Une demande qui résonne
Le collectif Liège Occupation Free, récemment formellement indignué face au concert d’Amir aux Francofolies , souligne deux points cruciaux: sa présence lorsqu’il participa “à un événement organisé dans une colonie illégale située près Hébron” en août 2014, et sa participation “à une soirée organisée par Yoni Chetboun” un officier israélien décoré et membre du parti nationaliste d’extrême droite HaBayit HaYehudi. Ils critiquent l’absence d’une prise de position critique d’Amir vis-à-vis des actions du gouvernement israélien.
Pour les organisateurs des Francofolies, ils ont reçu “de nombreux messages” appelant à “la déprogrammation” d’Amir.

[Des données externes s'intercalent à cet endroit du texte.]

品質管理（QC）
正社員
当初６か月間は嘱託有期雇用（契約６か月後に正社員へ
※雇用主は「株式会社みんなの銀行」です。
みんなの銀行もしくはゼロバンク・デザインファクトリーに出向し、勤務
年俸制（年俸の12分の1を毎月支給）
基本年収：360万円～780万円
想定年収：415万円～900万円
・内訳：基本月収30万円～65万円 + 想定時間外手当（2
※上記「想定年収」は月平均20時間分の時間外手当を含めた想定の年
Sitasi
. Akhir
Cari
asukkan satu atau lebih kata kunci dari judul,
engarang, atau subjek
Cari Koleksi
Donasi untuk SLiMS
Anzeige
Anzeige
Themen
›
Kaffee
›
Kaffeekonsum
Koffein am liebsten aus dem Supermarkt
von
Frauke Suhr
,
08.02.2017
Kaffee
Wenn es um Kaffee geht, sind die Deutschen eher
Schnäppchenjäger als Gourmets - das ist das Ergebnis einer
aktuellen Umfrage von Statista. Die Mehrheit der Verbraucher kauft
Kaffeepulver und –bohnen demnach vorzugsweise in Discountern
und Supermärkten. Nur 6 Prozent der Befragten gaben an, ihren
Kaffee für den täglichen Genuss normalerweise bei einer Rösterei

Dans leurs déclarations, ils affirment comprendre les préoccupations exprimées par le public : “Dans un contexte dramatique, il est compréhensible que des citoyens et artistes nous interpellent sur les engagements d’un artiste” à l’affiche.

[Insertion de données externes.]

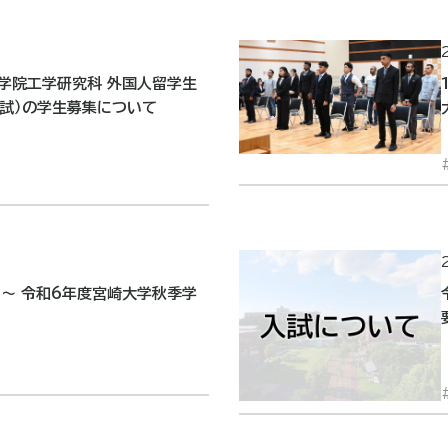
大学院工学研究科 外国人留学生
入試）の学生募集について
 ～ 令和6年度宮崎大学秋季学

Un choix artistique assumé
Cependant, ils maintiennent leur décision : “Nous n’avons aucune raison d’y projeter autre chose que ce que dit et chante l’artiste.” Pour eux, Amir représente avant tout “un artiste populaire” dont “les concerts” sont “réputés” pour être festifs et rassembleurs. Ce choix artistique, ne signifie pas indifférance. Lors d’un concert cet été aux Grandes fêtes de Lens, Amir avait fait face à des militants pro-palestiniens brandissant “des drapeaux palestiniens”. En réponse, il avait interrompu “son spectacle” pour “délivrer” “un message fort” : “J’aurois pu vous ignorer. Mais je vais vous donner un tout petit peu d’importance”. Il avait “partagé” ses “racines” avec émotion : “Je chante une chanson en mémoire de ma grand-mère qui a grandi au Maroc. Il s’agit d’un message de paix”. Ce concert illustre clairement l’alliance possible entre musique et dialogue interculturel.
Silence pesant
Pour l’instant, Amir n’a pas réagi publiquement aux appels visant sa déprogrammation. La pression continue néanmoins de monter autour du chanteur alors qu’il doit jongler entre son art et les attentes sociopolitiques pesantes. En ces temps troublés où chaque voix compte, Amir rappelle que “la musique” peut aussi être “un espace propice au dialogue”. Ce chanteur met sans relâche son art au service du dialogue interculturel et essaie ainsi de construire des ponts là où divisent souvent les opinions. Au-delà des controverses, se cache toujours cette volonté humaine fondamentale : celle du lien et de la compréhension mutuelle.